The fund’s climate witness program is just another fundraising scheme, as indicated by that “Donate!” button
It is an established strategy among both the panjandrums of climate catastrophe and their media handmaidens either to ignore individual skeptics or to denigrate them en masse as “deniers” or shills for the fossil fuel industry. No surprise, therefore, that The Globe and Mail and the Toronto Star have so far contained not a peep about Donna Laframboise’s exposé of the Intergovernmental Panel on Climate Change (IPCC), The Delinquent Teenager who was Mistaken for the World’s Top Climate Expert. However, the book has drawn an angry response from at least one bastion of climate alarmism, the WWF.
Ms. Laframboise’s book claims that the WWF — along with other environmental NGOs such as Greenpeace — has “infiltrated” the IPCC. The WWF subsequently issued a press release describing the assertion as “ludicrous.” Her “sole evidence” was “some overlap between some of the thousands of scientists who have worked for the IPCC and members of a scientific advisory panel to WWF’s climate witness scheme.”
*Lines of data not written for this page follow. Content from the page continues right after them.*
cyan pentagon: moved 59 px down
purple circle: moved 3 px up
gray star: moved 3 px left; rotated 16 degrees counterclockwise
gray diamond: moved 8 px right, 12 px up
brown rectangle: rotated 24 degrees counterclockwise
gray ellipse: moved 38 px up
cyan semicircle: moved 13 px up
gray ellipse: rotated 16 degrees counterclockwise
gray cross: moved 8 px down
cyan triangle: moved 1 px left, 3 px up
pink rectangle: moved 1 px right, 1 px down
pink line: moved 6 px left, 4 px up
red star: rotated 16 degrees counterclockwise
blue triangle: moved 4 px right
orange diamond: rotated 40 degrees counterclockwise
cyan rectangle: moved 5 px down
Funny how even the most tenuous link between any individual skeptic and Big Oil or Big Coal is considered to taint all skepticism, and yet to point out the implications of the very significant “overlap” between a radical activist organization and the IPCC is “ludicrous.”
Further diversionary bombast came from the WWF’s Josh Laughren. In a letter to the Post, Mr. Laughren boldly refuted what Ms. Laframboise had never claimed. “Despite Ms. Laframboise’s (and Mr. Foster’s) claims to the contrary,” he wrote, “academies of science from 19 countries all endorse the consensus position that humans are causing climate change, not to mention the more than 800 Canadian scientists and 12 Canadian scientific societies who signed WWF’s 2009 letter to the Prime Minister asking for urgent action. The fact that scientists around the world are increasingly speaking up is evidence of how concerned they are, not of some vast and mysterious conspiracy.”
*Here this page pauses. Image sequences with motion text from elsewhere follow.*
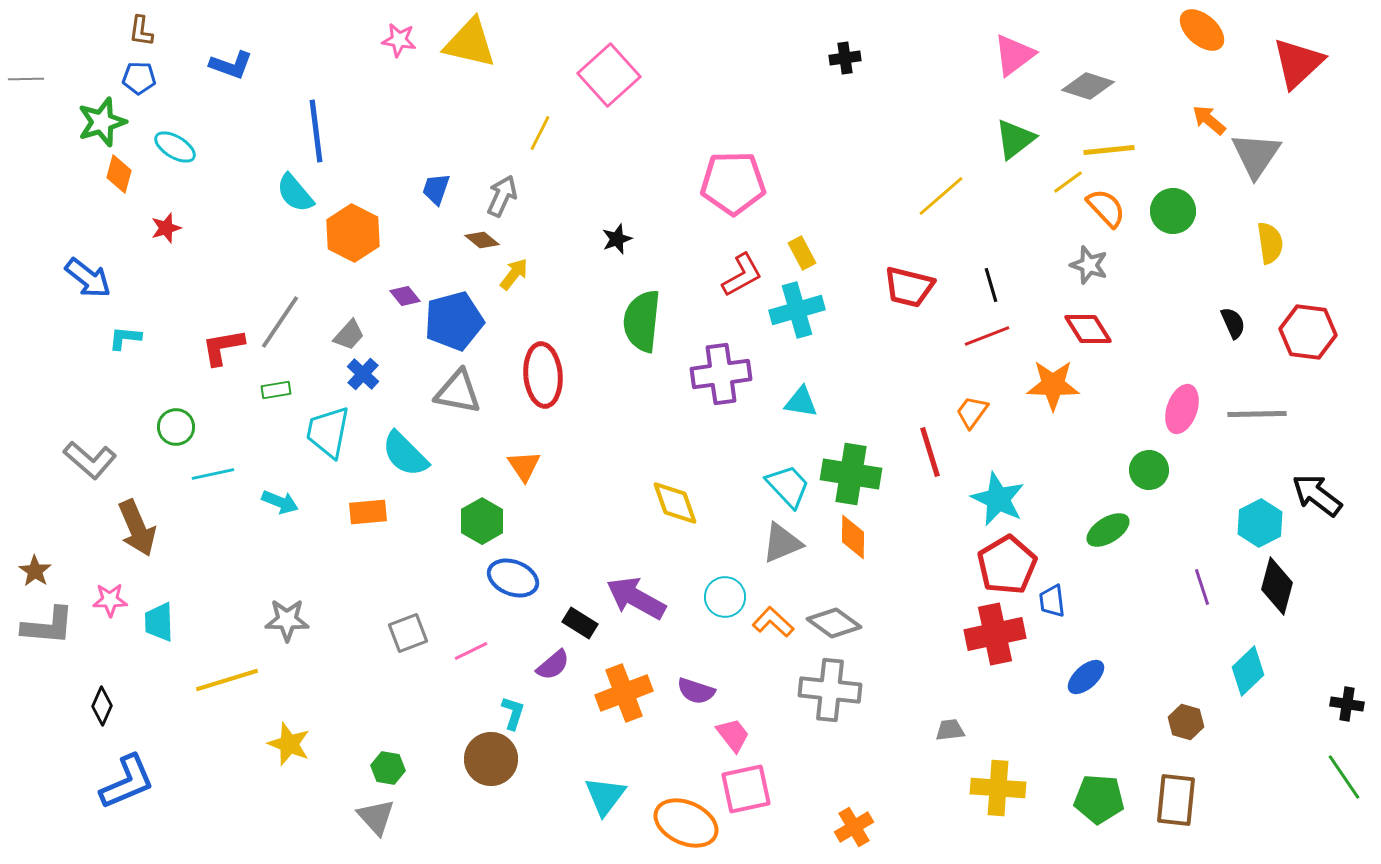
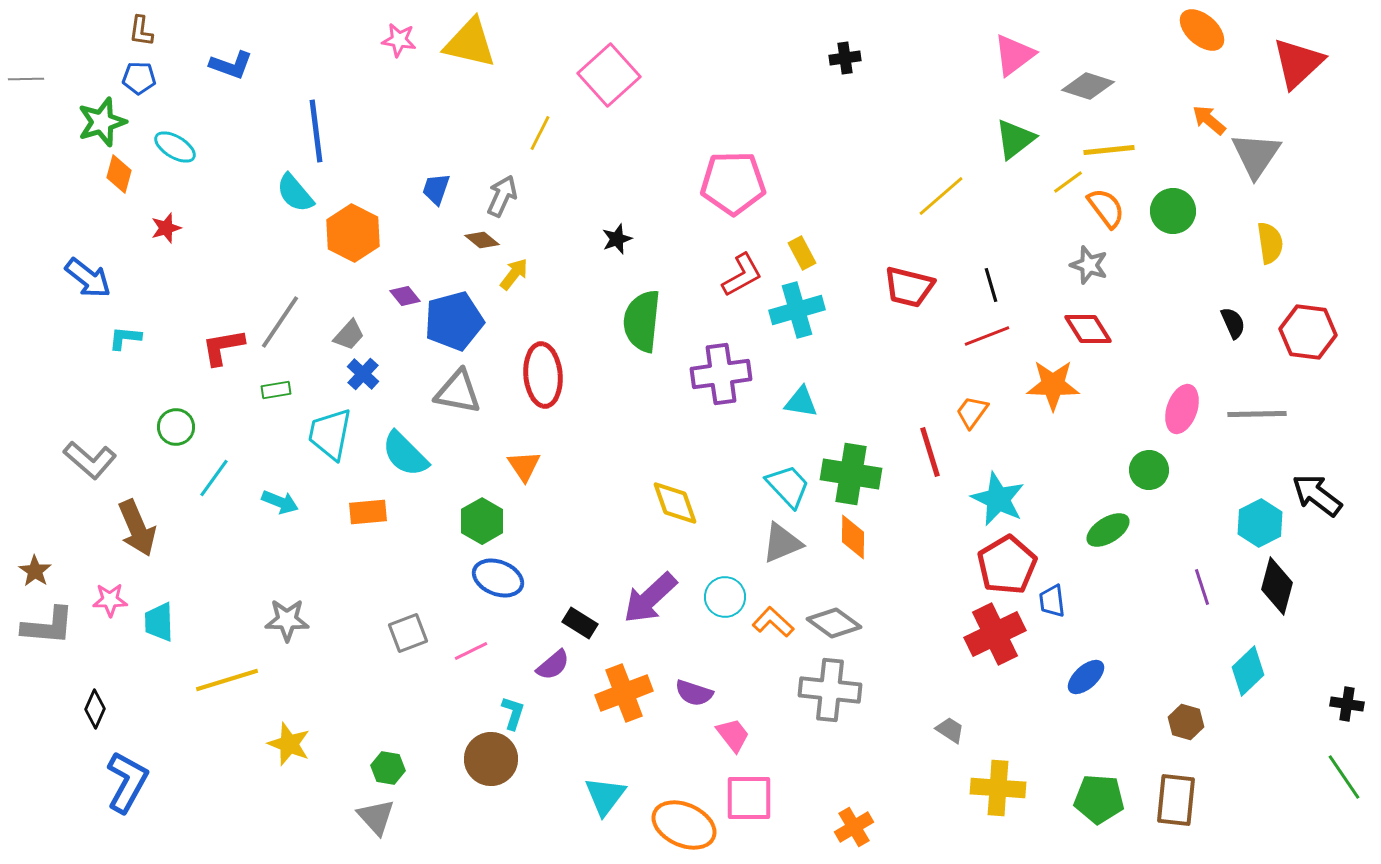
orange semicircle at (1106, 208): rotated 6 degrees clockwise
cyan trapezoid at (328, 432): moved 2 px right, 2 px down
cyan line at (213, 474): moved 1 px right, 4 px down; rotated 42 degrees counterclockwise
blue ellipse at (513, 578): moved 15 px left
purple arrow at (636, 598): moved 14 px right; rotated 72 degrees counterclockwise
red cross at (995, 634): rotated 14 degrees counterclockwise
purple semicircle at (696, 691): moved 2 px left, 2 px down
black diamond at (102, 706): moved 7 px left, 3 px down
gray trapezoid at (950, 730): rotated 40 degrees clockwise
blue L-shape at (127, 782): rotated 38 degrees counterclockwise
pink square at (746, 789): moved 3 px right, 9 px down; rotated 12 degrees clockwise
orange ellipse at (686, 823): moved 2 px left, 2 px down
Ms. Laframboise’s book said nothing about the non-existence of such endorsements and letters. Neither did my review. And who is suggesting “some vast and mysterious conspiracy?” There is nothing mysterious about the fact that the IPCC was set up by governments to find scientific support for a thesis they were already strongly inclined to support.
I have little doubt that the vast majority of IPCC authors are well-motivated, honest and “concerned,” but I also have little doubt that quite apart from the fundamental bias in the organization’s orientation, its strings are being pulled — as Ms. Laframboise documents — by a central claque of activists such as IPCC head Rajendra Pachauri, who has repeatedly stated that what is required is a fundamental change in Western lifestyles, even as he personally piles up the Air Miles.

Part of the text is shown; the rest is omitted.